Творчество свое Михаил Врубель пояснял желанием выразить «неосознанные мечты детства». Льва Толстого тоже всю жизнь вело детское впечатление от рассказа брата про записанную на зеленой палочке тайну того, как сделать всех людей счастливыми «муравейными братьями». Толстой вспоминает: «Мы даже устроили игру в муравейные братья, которая состояла в том, что садились под стулья, загораживали их ящиками, завешивали платками и сидели там в темноте, прижимаясь друг к другу. Я, помню, испытывал особенное чувство любви и умиления и очень любил эту игру». Отсюда твердая уверенность, что нет у человечества иной цели кроме братского единения. Но люди такие разные. Бог знает, куда могут устремиться личным порывом. О чем мечтал малыш Врубель, «молчун и философ», любивший тихо сидеть, разглядывать картинки старинных книг? В те детские мечты не заглянуть. Мы знаем очень одушевлявшие зрелого художника дерзкие философские фантазии Фридриха Ницше. Однако какие конкретные мысли противоречивых сочинений «гениального немца» вычитал для себя Врубель, остается лишь угадывать. Разве что короткая строчка в «Заратустре» явственно слышится вздохом Врубеля: «О одиночество! Отчизна моя, одиночество!»
Впрочем, даже таких врожденных одиночек, как Михаил Врубель, искушает желание найти пусть не братьев, но достаточно приятных дорожных попутчиков.
Глава двадцатая
ПАРТИЯ ЭСТЕТОВ
Дягилев вел себя странно.
Год назад он, обворожив вниманием и пониманием, заручился согласием Михаила Александровича впредь непременно участвовать в «наших», с общей их целью, создаваемых экспозициях. Все новогодние праздники Врубель дописывал начатого летом «Богатыря», торопился к открытию «нашей» выставки в начале 1899-го. Но подходит срок, и Врубель с удивленной обидой сообщает своей сестре: «Администрация нашей выставки… в лице Дягилева упрямится и почти отказывает мне выставить эту вещь, хотя она гораздо законченнее и сильнее прошлогодней, которую они у меня чуть не с руками оторвали». Жена художника тоже удивлена и обижена. «Представь, — делится она с Катей известием о новой неприятности у мужа, — Дягилев отказался взять его „Богатыря“ … я нахожу, что это не такая беда, что „Богатырь“ не будет на выставке, так как все равно он продан и, конечно, его бы только ругали; в этом факте досадно только то, что единственный поклонник Миши Дягилев и компания от него отворачиваются и даже говорят прямо, что они решили на этой выставке примириться с публикою и не выставлять ничего возмутительно смелого».

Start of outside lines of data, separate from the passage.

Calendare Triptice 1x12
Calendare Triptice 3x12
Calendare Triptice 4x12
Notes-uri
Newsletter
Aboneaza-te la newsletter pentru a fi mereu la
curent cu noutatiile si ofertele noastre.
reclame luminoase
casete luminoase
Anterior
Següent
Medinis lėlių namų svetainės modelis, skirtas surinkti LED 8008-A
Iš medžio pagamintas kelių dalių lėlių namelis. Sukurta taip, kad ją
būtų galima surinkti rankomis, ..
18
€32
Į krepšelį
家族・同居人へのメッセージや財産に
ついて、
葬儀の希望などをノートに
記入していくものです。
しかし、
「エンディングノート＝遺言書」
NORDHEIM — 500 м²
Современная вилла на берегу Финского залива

Похоже, сравнение четы Врубель с «фарфоровыми пастушками» было глубже чисто внешнего впечатления. Они впрямь не догадывались, почему не брал, не мог взять Дягилев «Богатыря». Любой врубелевский живописный образ жадно схватил бы, но не этот. А ведь читали Врубели, внимательно рассматривали, обсуждали новехонький первый номер журнала «Мир искусства».
Появление в России в ноябре 1898-го подобного издания это целая история.

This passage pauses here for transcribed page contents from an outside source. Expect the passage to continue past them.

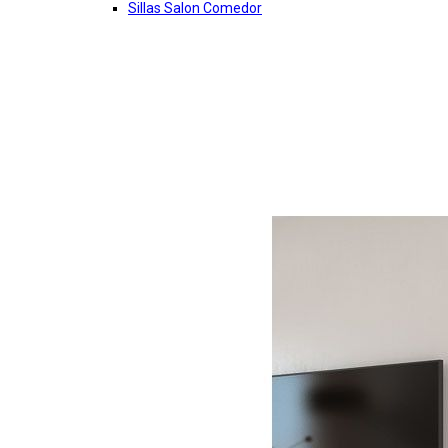
Sillas Salon Comedor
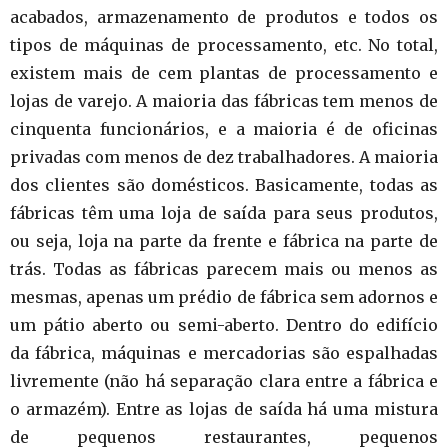
acabados, armazenamento de produtos e todos os
tipos de máquinas de processamento, etc. No total,
existem mais de cem plantas de processamento e
lojas de varejo. A maioria das fábricas tem menos de
cinquenta funcionários, e a maioria é de oficinas
privadas com menos de dez trabalhadores. A maioria
dos clientes são domésticos. Basicamente, todas as
fábricas têm uma loja de saída para seus produtos,
ou seja, loja na parte da frente e fábrica na parte de
trás. Todas as fábricas parecem mais ou menos as
mesmas, apenas um prédio de fábrica sem adornos e
um pátio aberto ou semi-aberto. Dentro do edifício
da fábrica, máquinas e mercadorias são espalhadas
livremente (não há separação clara entre a fábrica e
o armazém). Entre as lojas de saída há uma mistura
de pequenos restaurantes, pequenos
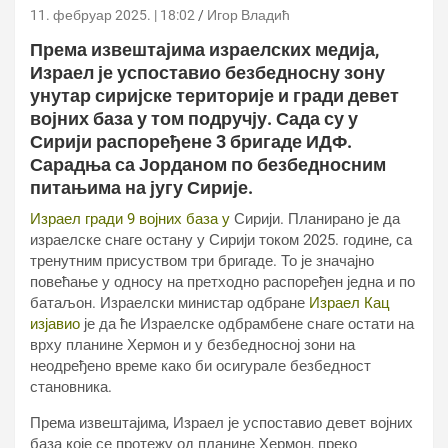
11. фебруар 2025. | 18:02
Игор Владић
Према извештајима израелских медија,
Израел је успоставио безбедносну зону
унутар сиријске територије и гради девет
војних база у том подручју. Сада су у
Сирији распоређене 3 бригаде ИДФ.
Сарадња са Јорданом по безбедносним
питањима на југу Сирије.
Израел гради 9 војних база у
Сирији. Планирано је да
израелске снаге остану у Сирији током 2025. године, са
тренутним присуством три бригаде. То је значајно
повећање у односу на претходно распоређен једна и по
батаљон. Израелски министар одбране
Израел Кац
изјавио
је да ће Израелске одбрамбене снаге остати на
врху планине Хермон и у безбедносној зони на
неодређено време како би осигурале безбедност
становника.
Према извештајима, Израел је успоставио девет војних
база које се протежу од планине Хермон, преко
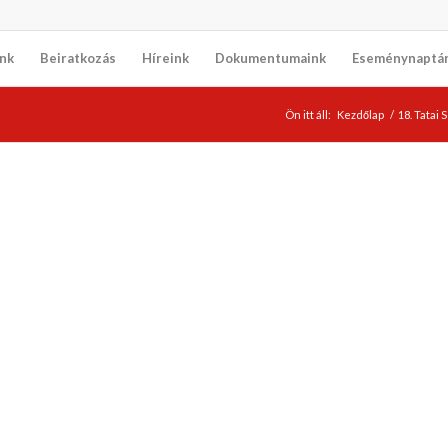
nk
Beiratkozás
Híreink
Dokumentumaink
Eseménynaptá
Ön itt áll:
Kezdőlap
/
18. Tatai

Журнал осуществил давнюю мечту кружка молодых петербургских эстетов-интеллектуалов. «Майские жуки» (ученики частной гимназии Карла Мая: надменный умник с безупречно красивым бледным лицом Дима Философов, утонченный щеголь и меломан Валечка Нувель, сплошь изрисовывавший школьные тетрадки и поля учебников застенчивый толстячок Костенька Сомов), а также чуть позже присоединившиеся к ним начинающий художник, рассеянный добряк Левушка Бакст и желчный острослов Альфред Нурок сплотились вокруг их «профессора и наставника», вдохновенного эрудита Шуры Бенуа. Друзья были завзятыми театралами, рьяными западниками и страстными поглотителями всевозможных культурных знаний. Шура пачками приносил книги, увражи из огромной библиотеки его семейства архитекторов и живописцев. На собраниях кружка делались доклады. Характерные темы: у Бенуа «Дюрер и его время», у Нувеля «История оперы», у Философова «Эпоха Александра I», у Бакста «Обзор деятельности современных русских художников». Компанию томила жажда дразнить филистеров, «эпатировать буржуа». Как хорошо было бы заиметь собственное регулярное издание типа артистического лондонского «The Studio», размышляли члены кружка. Так бы до старости и рассуждали, листая заграничные журналы, если бы кружок не пополнил двоюродный брат Философова, приехавший из Перми Сережа Дягилев. Чахлых «образованных юнцов с берегов Невы» прежде всего поразил цветущий вид здоровяка, его румяные щеки и широкая белозубая улыбка — «смеялся же Сережа по всякому поводу».
К характеристике «немного примитивного, но в общем симпатичного славного малого» Александр Бенуа приводит случай, который в его многолетних состязательных отношениях с Сергеем Дягилевым «приобрел даже характер известного символа».
Отправившись вдвоем навестить на даче Вальтера Нувеля, приятели сделали по пути привал.
«Выбрав место посуше, мы растянулись на траве. Лежа на спине, поглядывая на безоблачную лазурь, я решил использовать представившийся случай и более систематически познакомиться с новым другом. Такие товарищеские „допросы“ были у нас вообще в ходу, а я им предавался с особым рвением, движимый все тем же „прозелитизмом“ и желанием расширить круг „единомышленников“. Надлежало выяснить, насколько новый приятель „нам подходит“, не далек ли он безнадежно от нас, стоит ли вообще с ним возиться? Что касается Дягилева, то я уже знал, что он музыкален, что он даже собирается стать певцом, что он „сочиняет“, но знал я и то, что музыкальные взгляды Сережи не вполне сходятся с нашими…
И вот эта серьезная беседа на траве нарушилась самым мальчишеским образом. Лежа на спине, я не мог следить за тем, что делает Сережа, и потому был застигнут врасплох, когда он навалился на меня и принялся меня тузить, вызывая на борьбу и хохоча во все горло. Ничего подобного в нашем кружке не водилось… „Старший“ рисковал оказаться в униженном положении. Оставалось прибегнуть к хитрости — я и завопил пронзительно: „Ты мне сломал руку“. Сережа и тут не сразу унялся; в его глазах я видел упоение победой и желание насладиться ею до конца. Однако, не встречая более сопротивления и слыша лишь мои стоны и визги, он оставил глупую игру, вскочил на ноги и даже заботливо помог мне подняться».